Seadream’s twin luxury mega-yachts, Sea Dream I and II are the world’s highest-rated boutique passenger vessels. What sets them apart? Well, it’s true yacht-like cruising and, most importantly, these ships can go to small ports larger vessels can’t. On our Greek islands voyage aboard Sea Deam II we docked at ports with no other ships in sight. Secondly, they have their own “marinas” – water sports platforms with sailboats, jet skis, waterskiing and other water toys available off the back of the yachts at select ports. They also carry bikes, so guests who don’t want to join an organised land excursion can take off on a bike to tour a town. But the real difference for me was the outstanding service and food. It’s all-inclusive, so the only things you need to shell out for onboard are shore excursions. Special touches such as monogrammed pyjamas on your pillow, chilled champagne on arrival and chocolate strawberries were a surprising but most welcome touch.

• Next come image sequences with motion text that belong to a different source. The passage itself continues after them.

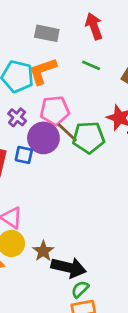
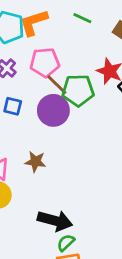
purple circle: (43, 138) -> (53, 110), moved
brown star: (43, 251) -> (35, 162), moved, turned -30

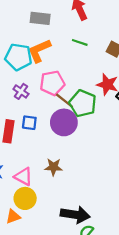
green pentagon: (78, 90) -> (83, 103), turned 30

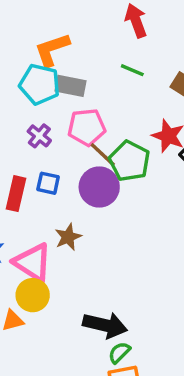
gray rectangle: (40, 18) -> (70, 86), moved
orange L-shape: (39, 51) -> (52, 50), moved
brown star: (53, 167) -> (68, 237), moved, turned -30
pink triangle: (23, 177) -> (33, 262), size x1.4

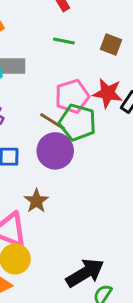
pink pentagon: (87, 127) -> (72, 96), moved
black arrow: (105, 325) -> (85, 273), turned -33

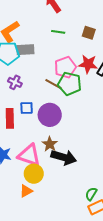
purple circle: (55, 151) -> (50, 115), moved
brown star: (36, 201) -> (50, 144), moved
black arrow: (85, 273) -> (64, 157), moved, turned 50

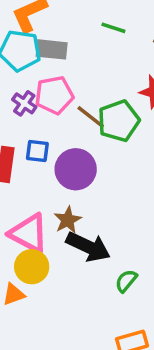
pink pentagon: (65, 67) -> (54, 95), moved
green pentagon: (70, 84) -> (119, 121), turned 30
green semicircle: (91, 194) -> (126, 281), moved

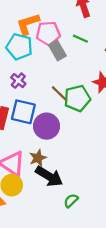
gray rectangle: (52, 49) -> (57, 50), moved, turned 48
pink pentagon: (54, 95) -> (48, 33), moved
blue square: (37, 151) -> (23, 112), size x1.6

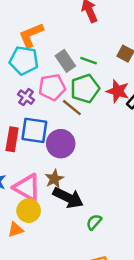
pink pentagon: (48, 33) -> (52, 87), moved
green line: (80, 39) -> (89, 61), moved
green pentagon: (77, 98) -> (85, 89), moved

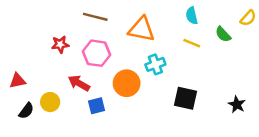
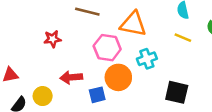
pink hexagon: (96, 53) -> (107, 48), moved
red arrow: (79, 83) -> (71, 77), turned -35
blue square: (96, 106) -> (97, 95), moved

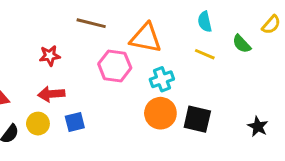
red arrow: (71, 77) -> (51, 94), moved
orange circle: (118, 77) -> (160, 113), moved
blue square: (97, 95) -> (75, 122), moved

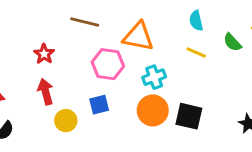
red star: (50, 56) -> (44, 54), turned -30
red arrow: (51, 94) -> (46, 92), turned 80
blue square: (75, 122) -> (99, 105), moved
yellow circle: (38, 124) -> (66, 121), moved

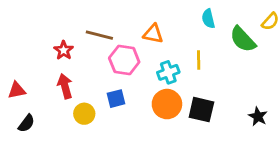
brown line: (85, 22) -> (99, 35), moved
orange triangle: (138, 37) -> (153, 34), size x0.7
green semicircle: (232, 42) -> (243, 39), size x1.5
yellow line: (196, 52) -> (199, 60), moved, turned 66

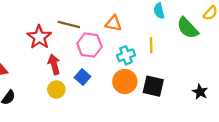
red star: (64, 50) -> (39, 37), size x1.5
red arrow: (65, 86) -> (54, 64), moved
blue square: (116, 99) -> (83, 77), turned -35

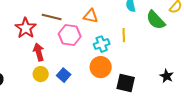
blue square: (83, 77) -> (64, 75), moved
black square: (153, 86) -> (126, 83), moved

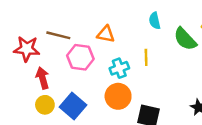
red star: (26, 28) -> (27, 49), turned -30
blue square: (64, 75) -> (73, 106), size x1.5

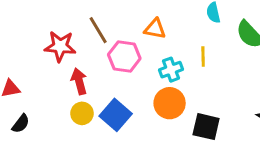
brown line: (58, 35) -> (98, 30), turned 45

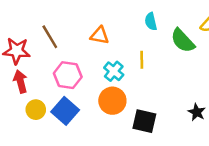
pink hexagon: (124, 56) -> (68, 75), moved
cyan cross: (171, 70) -> (114, 71), turned -30
red arrow: (79, 81) -> (20, 82), moved

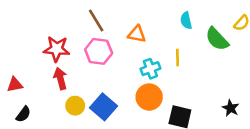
brown line: (50, 37) -> (96, 21), moved
cyan cross: (114, 71) -> (150, 69), turned 30
pink hexagon: (68, 75) -> (99, 51), moved

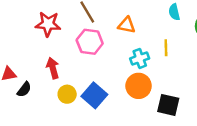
red star: (57, 49) -> (48, 24), moved
black semicircle: (23, 114) -> (24, 89), moved

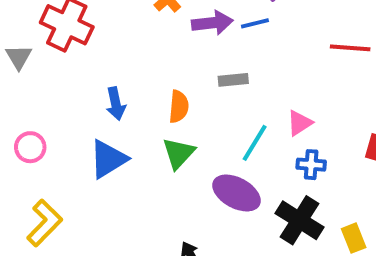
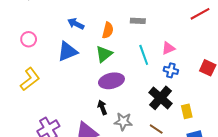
red line: (350, 48) -> (200, 14), turned -42
blue arrow: (116, 104) -> (76, 24), turned 119
cyan line: (255, 143) -> (144, 55), turned -60
purple ellipse: (237, 193) -> (111, 81), moved, turned -50

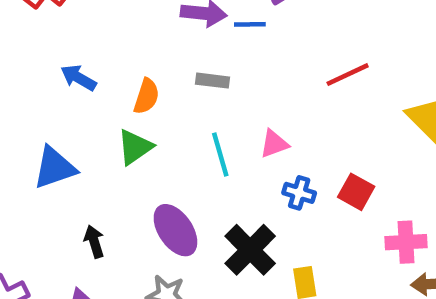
blue triangle: (68, 51) -> (55, 168), moved
blue cross: (171, 70) -> (299, 193), moved
purple ellipse: (111, 81) -> (175, 230), moved, turned 65
black arrow: (102, 107) -> (94, 242), moved

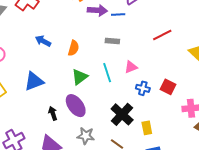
gray rectangle: (212, 81) -> (112, 41), moved
green triangle: (135, 147) -> (80, 77), moved
purple ellipse: (175, 230) -> (76, 106), moved

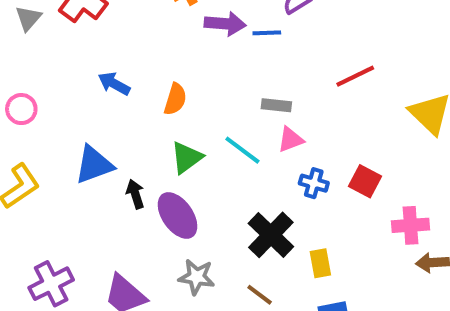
gray rectangle: (112, 41) -> (276, 105), moved
cyan line: (107, 73) -> (242, 150), turned -36
black arrow: (53, 113) -> (135, 194), moved

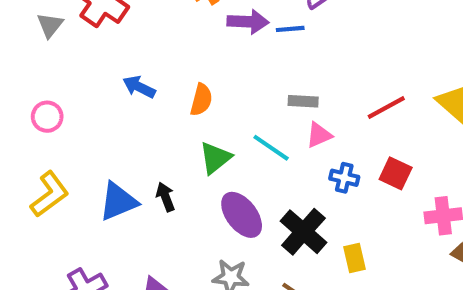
red line: (355, 76) -> (386, 107), moved
blue triangle: (94, 165) -> (118, 201), moved
purple ellipse: (177, 215) -> (242, 215), moved

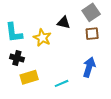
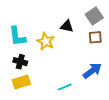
blue arrow: (89, 67) -> (92, 71), turned 36
yellow rectangle: (29, 77) -> (21, 82), moved

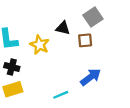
brown square: (95, 37) -> (85, 40), moved

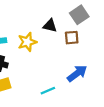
yellow star: (40, 45) -> (27, 42), turned 30

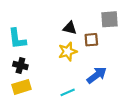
gray square: (79, 15) -> (110, 19), moved, turned 30
yellow star: (27, 42) -> (68, 52), moved

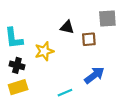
yellow star: (68, 52) -> (44, 51), moved

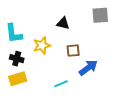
brown square: (89, 39) -> (73, 51), moved

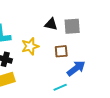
gray square: (100, 15) -> (72, 26), moved
cyan line: (61, 84) -> (60, 87), moved

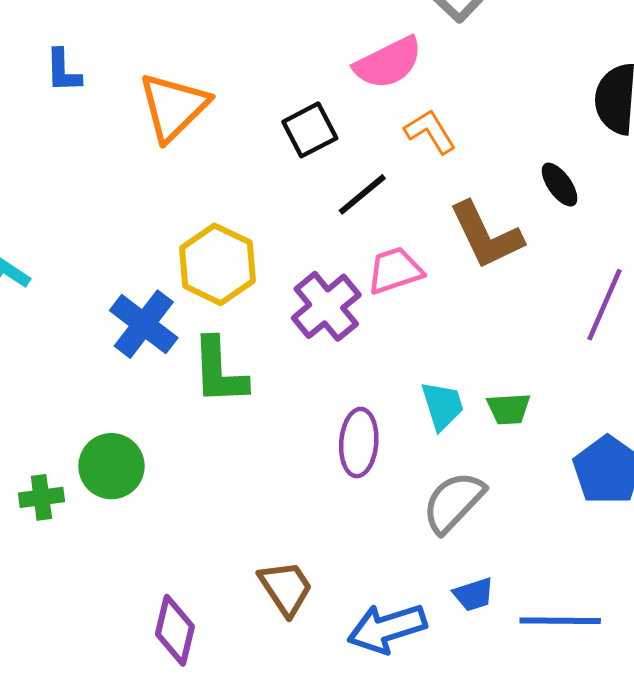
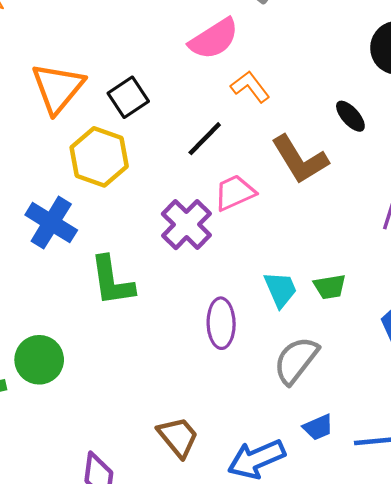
black square: (310, 130) -> (128, 97), moved
yellow hexagon: (218, 264) -> (99, 157), moved
blue cross: (144, 324) -> (51, 223), moved

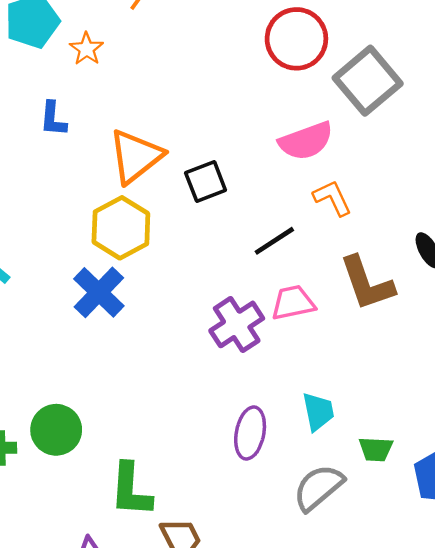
yellow hexagon: (99, 157) -> (121, 228), moved
green L-shape: (112, 281) -> (131, 490), moved
green trapezoid: (330, 287) -> (376, 449), moved

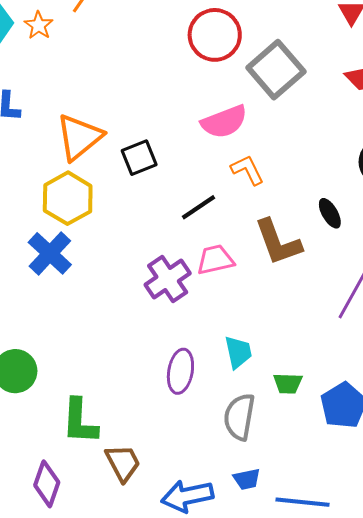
orange star: (86, 49) -> (39, 25), moved
gray semicircle: (318, 488) -> (239, 417), turned -39

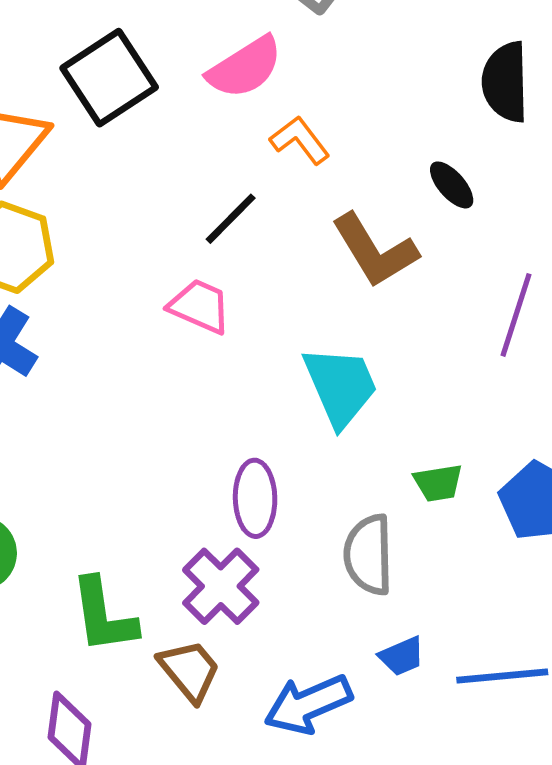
black square: (139, 158) -> (109, 78), moved, size x1.5
pink trapezoid: (215, 260) -> (200, 306), moved, turned 48
purple cross: (168, 279) -> (221, 586), moved
cyan trapezoid: (238, 352) -> (340, 386), moved, size x1.5

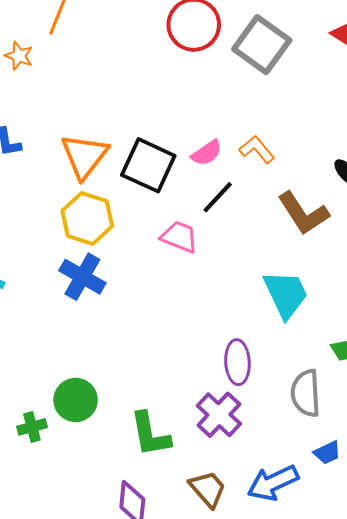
pink semicircle: (245, 67) -> (207, 153), moved, size x0.7
black square: (109, 78) -> (148, 165), moved, turned -30
pink trapezoid: (200, 306) -> (179, 237), moved
brown trapezoid: (190, 670) -> (208, 489), moved

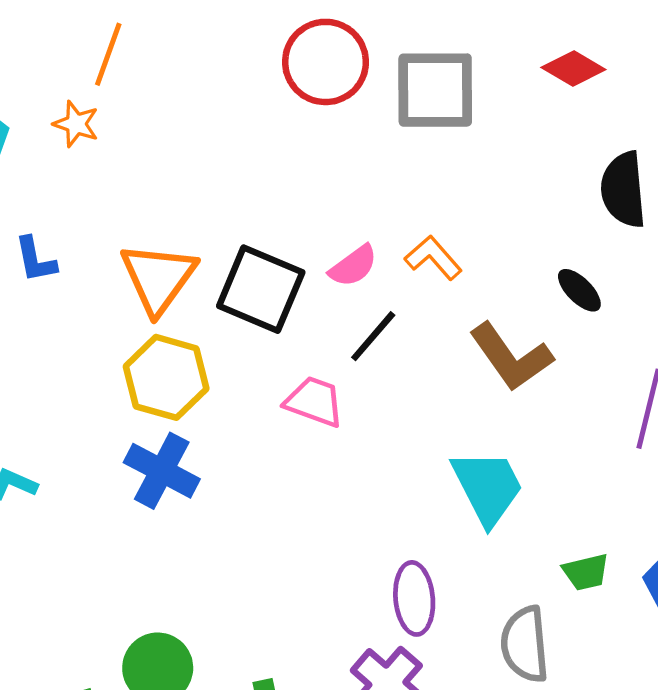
gray square: (262, 45) -> (435, 90), turned -34
orange star: (19, 56) -> (76, 124), moved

With a maximum 56 couples to 95 crew, it’s small, intimate, and every staff member knows your name and preferences from the minute you step aboard. Order a favourite cocktail on the first night and the waiter (any waiter) will ask the next, “Another martini this evening, Ms Halabi?” While the service is impeccable, the food, under executive chef Tomasz Kozlowski, was wonderfully delicious and wine drinkers will love the selection that changes nightly – from Australian to French, South American and Californian, depending on the menu. Dinners, often served under starlight, featured an extensive à la carte menu that varied nightly, including delicacies such as Alaskan crab. An inventive vegan menu catered to a group that’s usually ignored. As we sailed into Greece, Chef Tomasz prepared a special Greek menu – gourmet reinventions of spanakopita and melt-in-the-mouth moussaka, for example – that were a slightly rustic change to our usual fine-dining fare and better than I found later during my two weeks in Greece. Cocktails were served till late and other drinks laid on throughout the day by the pool or on the top sunbathing deck. They’ll even bring you a cocktail to your huge Balinese-style daybed. I only needed to appear at breakfast and a fresh fruit platter of figs, watermelon, papaya, and a fresh omelette was on its way, no order necessary. As a solo passenger I was seated alone or with company, whichever I preferred. One highlight for me, apart from the food and the service, was the night I spent sleeping under the stars in my giant Balinese dream bed. The two sister yachts are owned by Norwegian Astle Brynestad, who started the Seabourn Cruise Line. Brynestad oversees them himself and treats his staff and guests like family. Hence the exclusive club, the high number of return visitors and the happy, smiling staff who are the best advertisement for the brand.
ABOVE: Intimate in scale but with every amenity, Seadream’s twin mega-yachts are big on service but small enough to go where large ships can’t.